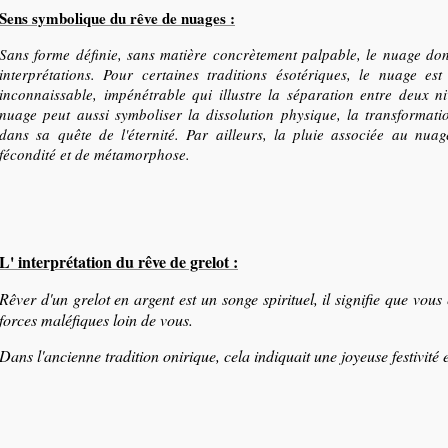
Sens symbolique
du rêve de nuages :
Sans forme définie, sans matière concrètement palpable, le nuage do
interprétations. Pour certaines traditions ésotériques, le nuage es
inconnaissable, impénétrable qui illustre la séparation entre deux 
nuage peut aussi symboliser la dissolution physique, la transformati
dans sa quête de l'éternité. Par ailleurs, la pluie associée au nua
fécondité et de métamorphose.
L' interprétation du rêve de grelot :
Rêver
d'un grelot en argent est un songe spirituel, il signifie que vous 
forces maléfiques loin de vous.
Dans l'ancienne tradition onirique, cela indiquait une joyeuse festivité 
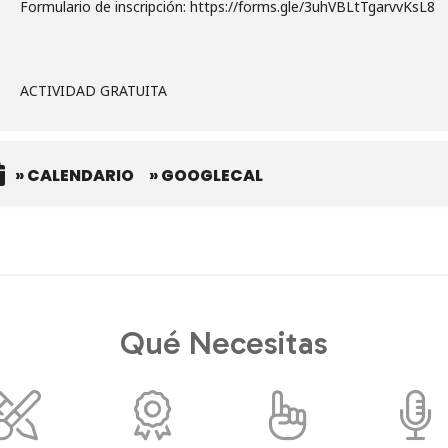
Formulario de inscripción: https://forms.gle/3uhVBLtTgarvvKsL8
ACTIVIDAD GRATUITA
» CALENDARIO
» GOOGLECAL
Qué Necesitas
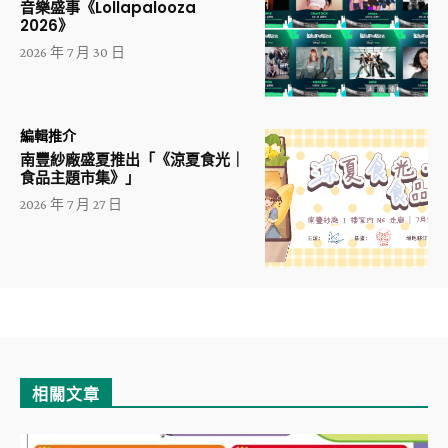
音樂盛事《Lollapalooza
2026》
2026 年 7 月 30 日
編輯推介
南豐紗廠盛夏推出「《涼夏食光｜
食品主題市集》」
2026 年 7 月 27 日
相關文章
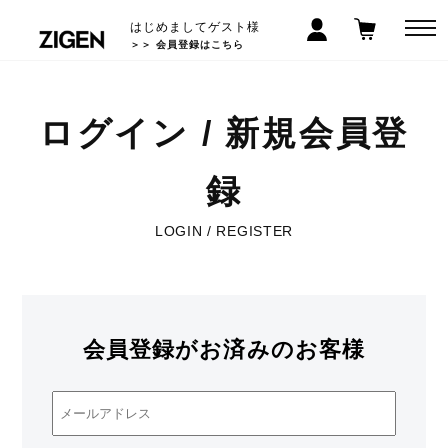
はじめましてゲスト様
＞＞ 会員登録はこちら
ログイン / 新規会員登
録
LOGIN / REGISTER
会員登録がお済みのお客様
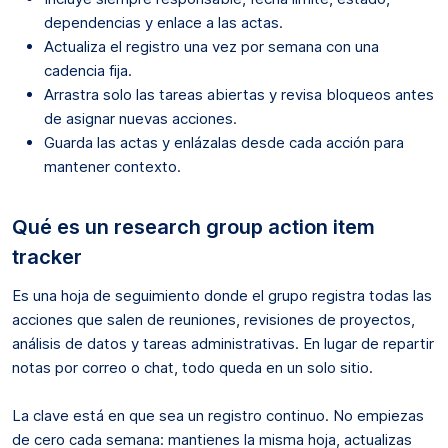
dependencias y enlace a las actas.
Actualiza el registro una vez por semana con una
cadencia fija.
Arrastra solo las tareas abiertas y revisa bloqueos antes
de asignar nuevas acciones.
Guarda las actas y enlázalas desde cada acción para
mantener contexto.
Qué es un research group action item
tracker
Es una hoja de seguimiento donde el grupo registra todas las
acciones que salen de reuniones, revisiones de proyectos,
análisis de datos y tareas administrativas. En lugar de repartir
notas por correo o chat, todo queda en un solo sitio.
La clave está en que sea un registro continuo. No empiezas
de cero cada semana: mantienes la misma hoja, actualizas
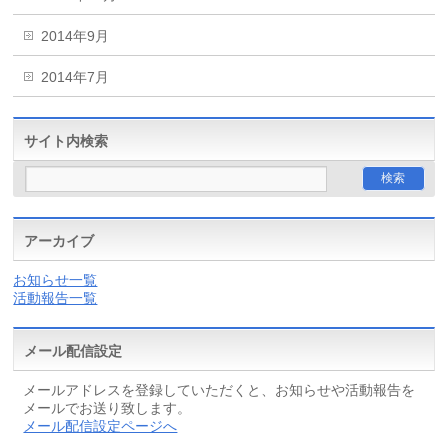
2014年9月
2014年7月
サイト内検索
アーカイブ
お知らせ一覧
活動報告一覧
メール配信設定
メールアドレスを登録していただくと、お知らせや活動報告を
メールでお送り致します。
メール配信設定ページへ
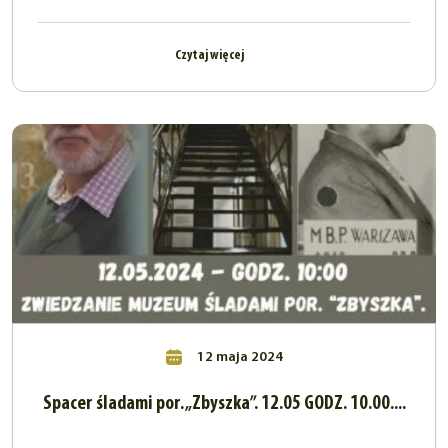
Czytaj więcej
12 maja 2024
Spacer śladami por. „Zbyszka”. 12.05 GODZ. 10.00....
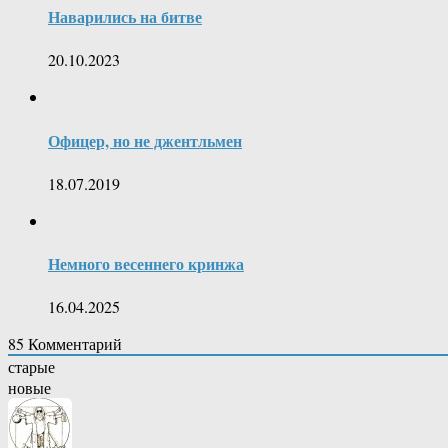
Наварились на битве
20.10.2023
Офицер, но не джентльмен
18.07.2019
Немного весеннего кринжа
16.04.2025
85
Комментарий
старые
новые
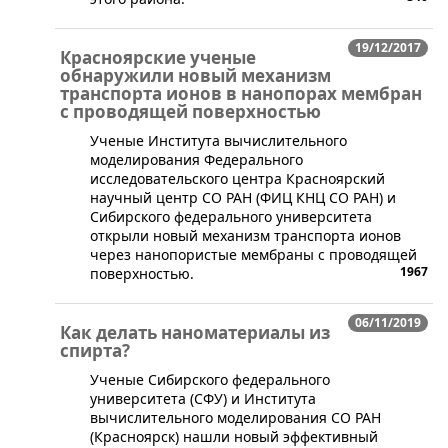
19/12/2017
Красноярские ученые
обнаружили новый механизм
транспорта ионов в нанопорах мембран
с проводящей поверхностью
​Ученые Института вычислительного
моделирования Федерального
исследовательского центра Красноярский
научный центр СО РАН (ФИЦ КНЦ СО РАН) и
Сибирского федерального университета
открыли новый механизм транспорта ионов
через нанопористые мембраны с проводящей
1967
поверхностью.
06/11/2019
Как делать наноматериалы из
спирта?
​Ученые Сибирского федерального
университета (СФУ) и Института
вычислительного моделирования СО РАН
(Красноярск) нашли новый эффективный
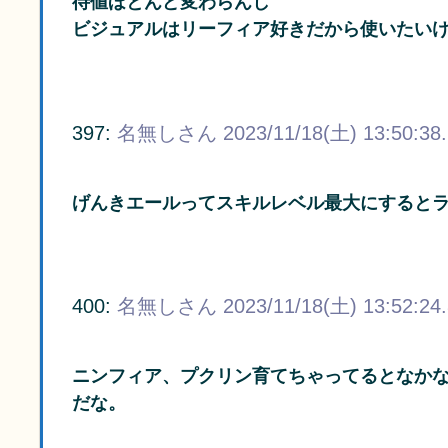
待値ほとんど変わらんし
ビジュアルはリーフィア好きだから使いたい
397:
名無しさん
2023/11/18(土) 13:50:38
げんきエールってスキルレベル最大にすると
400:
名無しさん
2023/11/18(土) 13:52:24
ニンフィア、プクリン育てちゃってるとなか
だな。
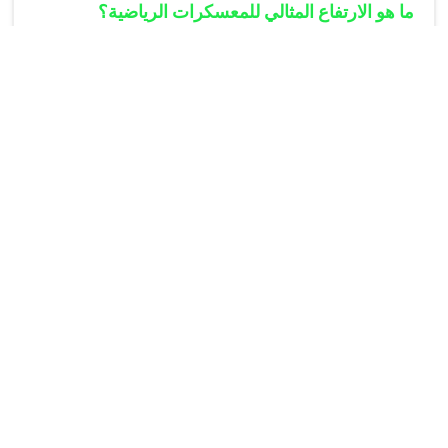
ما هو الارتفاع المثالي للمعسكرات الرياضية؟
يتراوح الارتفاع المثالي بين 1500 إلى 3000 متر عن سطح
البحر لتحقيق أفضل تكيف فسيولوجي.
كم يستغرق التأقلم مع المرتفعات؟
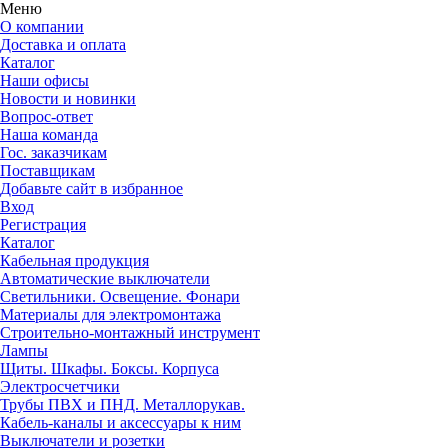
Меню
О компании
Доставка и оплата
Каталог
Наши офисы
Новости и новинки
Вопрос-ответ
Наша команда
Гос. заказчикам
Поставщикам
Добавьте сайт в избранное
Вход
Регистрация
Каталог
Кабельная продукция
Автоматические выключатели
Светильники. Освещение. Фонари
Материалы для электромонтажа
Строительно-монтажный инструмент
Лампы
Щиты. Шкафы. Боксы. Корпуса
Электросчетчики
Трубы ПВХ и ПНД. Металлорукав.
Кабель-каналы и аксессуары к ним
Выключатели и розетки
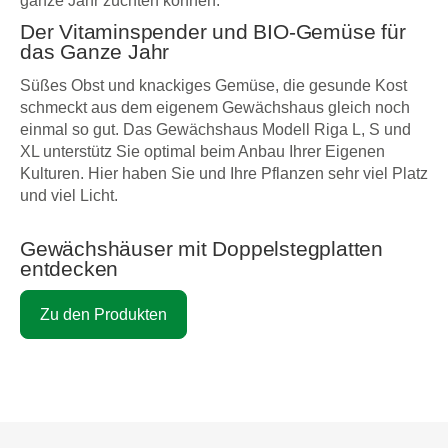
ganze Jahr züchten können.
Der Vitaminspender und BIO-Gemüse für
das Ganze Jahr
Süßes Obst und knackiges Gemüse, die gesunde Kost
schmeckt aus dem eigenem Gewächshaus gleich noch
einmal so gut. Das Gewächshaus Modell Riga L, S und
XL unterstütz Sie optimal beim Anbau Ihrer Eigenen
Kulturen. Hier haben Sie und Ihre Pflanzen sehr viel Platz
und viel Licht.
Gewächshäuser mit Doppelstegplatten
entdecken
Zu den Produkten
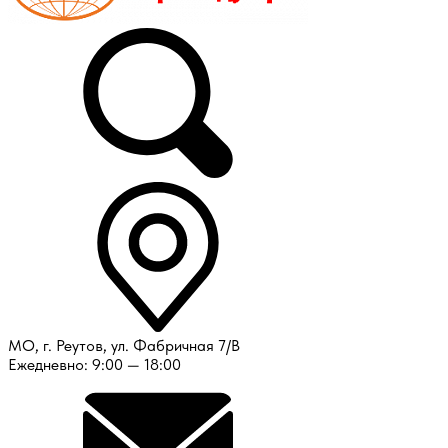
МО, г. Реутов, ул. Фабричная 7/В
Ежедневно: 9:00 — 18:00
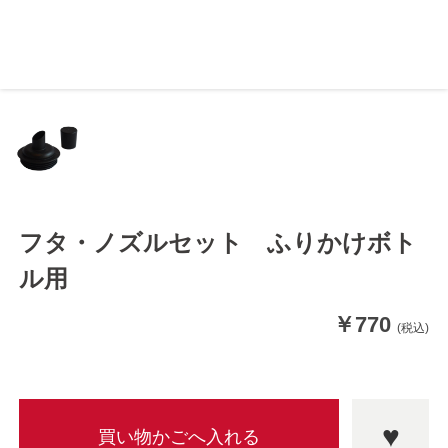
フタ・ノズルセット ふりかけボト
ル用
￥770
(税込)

——————

DIRECTIONS FOR THIS TASK:
Reproduce only the lines from the first line of the listing above up to and including the line that holds "Dans l'ancienne tradition". Omit the pictures.

YOUR RESPONSE:
Sens symbolique
du rêve de nuages :
Sans forme définie, sans matière concrètement palpable, le nuage do
interprétations. Pour certaines traditions ésotériques, le nuage es
inconnaissable, impénétrable qui illustre la séparation entre deux 
nuage peut aussi symboliser la dissolution physique, la transformati
dans sa quête de l'éternité. Par ailleurs, la pluie associée au nua
fécondité et de métamorphose.
L' interprétation du rêve de grelot :
Rêver
d'un grelot en argent est un songe spirituel, il signifie que vous 
forces maléfiques loin de vous.
Dans l'ancienne tradition onirique, cela indiquait une joyeuse festivité 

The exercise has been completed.